The architecture of photosynthetic membranes is not static, but undergoes re-organisation on illumination. Elucidation of the re-organisation helps us to understand the relation between the structure and function of the membranes.

Recent intermediate atomic resolution of the protein complexes of plant thylakoid membranes reveals an intriguing aspect of their organization into highly organized oligomeric assemblies; these super-complexes enhance structural and functional stability compared to monomers.

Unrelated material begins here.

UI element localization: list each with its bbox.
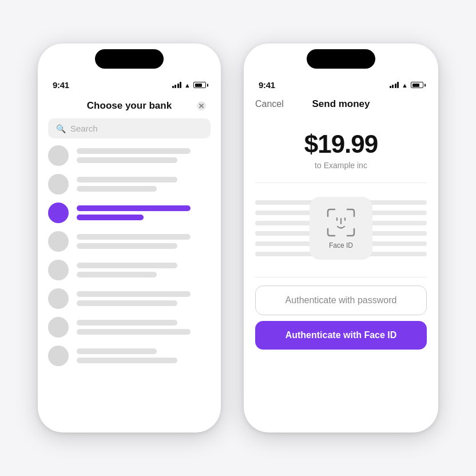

In contrast, little is known about the dynamic interactions of thylakoid super-complexes in vivo in the dark, in limiting light, in saturating light or in excess light where photosystem II becomes progressively photoinactivated. As well as long-term adjustments of thylakoid composition by gene expression in response to environmental cues (photosynthetic acclimation), existing super-complexes are rapidly reorganized by dynamic changes in protein structure and/or supramolecular organization within the membrane in response to light. The spectral quality of light induces limited state transitions, while light quantity induces flexible partitioning of absorbed energy between use in photosynthesis and dissipation as heat over widely fluctuating light irradiance that involves non-photochemical quenching, photosystem II photoinactivation and D1 protein repair.

Our goal is to study the structural dynamics of the supramolecular organization of the thylakoid protein complexes, particularly the dynamic structure of photosystem II in the light and in the dark, and how dynamic structural changes in grana stacking in higher plants assist function.